Key findings in the study include:
- Almost half of the promised new revenues under Question 7 are not new. The study finds that forty-five percent of the revenues expected to be generated by a Prince George’s casino are existing gaming revenues – not new revenues.
- Question 7 may result in less overall revenue for Maryland. Tax revenue is unlikely to increase much - and may even decline - compared to scenarios in which a sixth casino is not built.
- Under Question 7, only 24 percent of revenues would go to the Education Trust Fund. Despite statements that the primary purpose of the referendum is to raise revenue for education, more than 72 percent of the additional gross gaming revenues created by the bill goes to casino owners. Further, the referendum does not require a net increase in public education funding.
- Question 7 reduces state tax revenues from casino operators.
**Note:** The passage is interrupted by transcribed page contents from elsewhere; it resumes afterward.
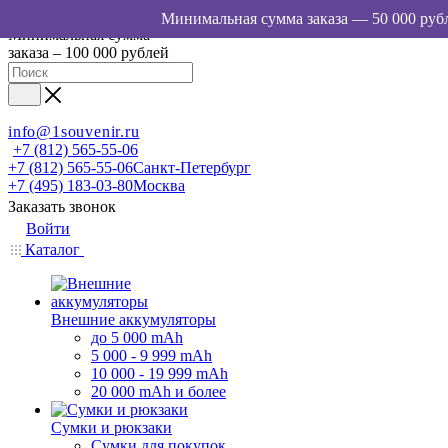
Минимальная сумма
заказа – 100 000 рублей
info@1souvenir.ru
+7 (812) 565-55-06
+7 (812) 565-55-06
Санкт-Петербург
+7 (495) 183-03-80
Москва
Заказать звонок
Войти
Каталог
Внешние аккумуляторы
до 5 000 mAh
5 000 - 9 999 mAh
10 000 - 19 999 mAh
20 000 mAh и более
Сумки и рюкзаки
Сумки для покупок,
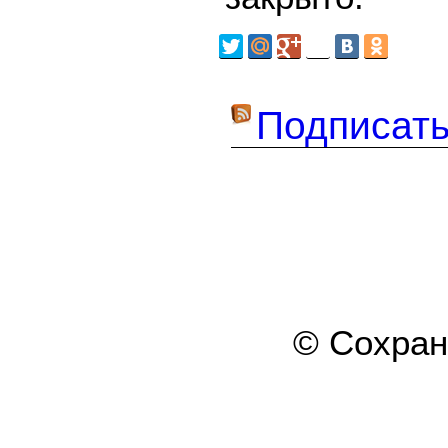
Подписать
© Сохра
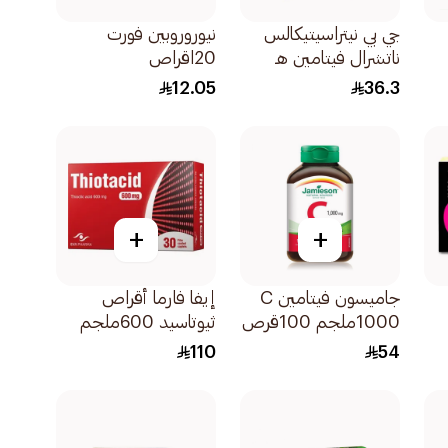
جي بي نيتراسيتيكالس
نيوروروبين فورت
ناتشرال فيتامين هـ
20اقراص
400 وحدة 30
12.05
36.3
كبسولة
+
+
جاميسون فيتامين C
إيفا فارما أقراص
1000ملجم 100قرص
ثيوتاسيد 600ملجم
30قرص
110
54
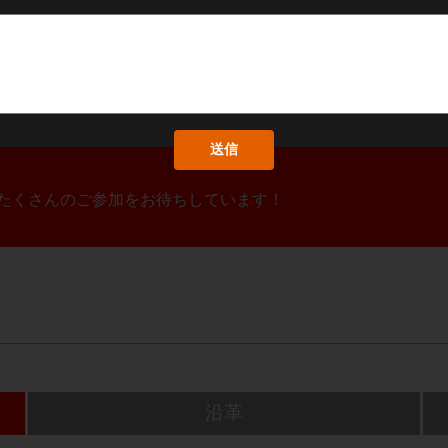
！たくさんのご参加をお待ちしています！
沿革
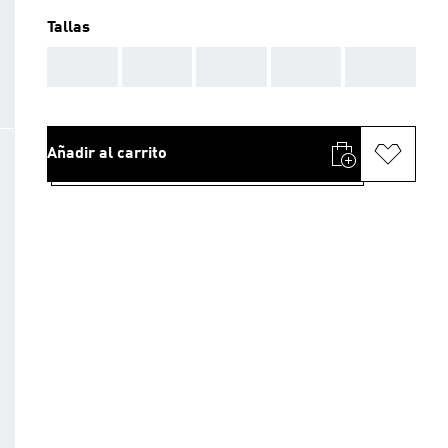
Tallas
AAA
AAA
AAA
AAA
AAA
Añadir al carrito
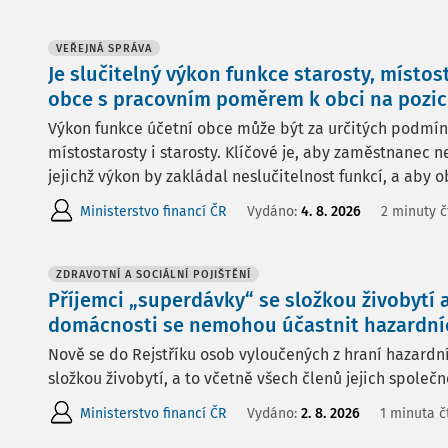
VEŘEJNÁ SPRÁVA
Je slučitelný výkon funkce starosty, místos
obce s pracovním poměrem k obci na pozici
Výkon funkce účetní obce může být za určitých podmínek
místostarosty i starosty. Klíčové je, aby zaměstnanec n
jejichž výkon by zakládal neslučitelnost funkcí, a aby ob
Ministerstvo financí ČR
Vydáno:
4. 8. 2026
2 minuty č
ZDRAVOTNÍ A SOCIÁLNÍ POJIŠTĚNÍ
Příjemci „superdávky“ se složkou živobytí 
domácnosti se nemohou účastnit hazardní
Nově se do Rejstříku osob vyloučených z hraní hazardní
složkou živobytí, a to včetně všech členů jejich společ
Ministerstvo financí ČR
Vydáno:
2. 8. 2026
1 minuta č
To mitigate local opposition and garner political support from Prince George’s County businesses, the Legislature lowered tax rates on surrounding gaming facilities to compensate them for the negative effect a new casino would have on their earnings.
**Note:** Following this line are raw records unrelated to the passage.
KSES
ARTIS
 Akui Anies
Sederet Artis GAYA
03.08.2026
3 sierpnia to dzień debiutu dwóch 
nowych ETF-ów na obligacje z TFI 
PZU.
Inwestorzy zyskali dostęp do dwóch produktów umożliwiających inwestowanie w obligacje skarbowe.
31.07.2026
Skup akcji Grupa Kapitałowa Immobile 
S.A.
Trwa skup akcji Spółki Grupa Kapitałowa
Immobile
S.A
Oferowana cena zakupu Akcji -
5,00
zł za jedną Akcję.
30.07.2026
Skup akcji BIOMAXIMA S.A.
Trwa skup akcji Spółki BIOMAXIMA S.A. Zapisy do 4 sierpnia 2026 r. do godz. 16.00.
“This objective analysis debunks many of the most attractive arguments for Question 7, particularly that a ‘Yes’ vote will significantly improve state revenues and benefit Maryland public education,” said Christopher Summers, president of the Maryland Public Policy Institute. “The lack of guarantees for increased education funding, the region's saturated gaming landscape, the absence of comparative advantages of a National Harbor casino, the faulty assumptions behind a similar 2008 referendum, and tax breaks for casino operators are just a few of the findings that should give voters healthy skepticism about the credibility of Question 7 and its supposed benefits.”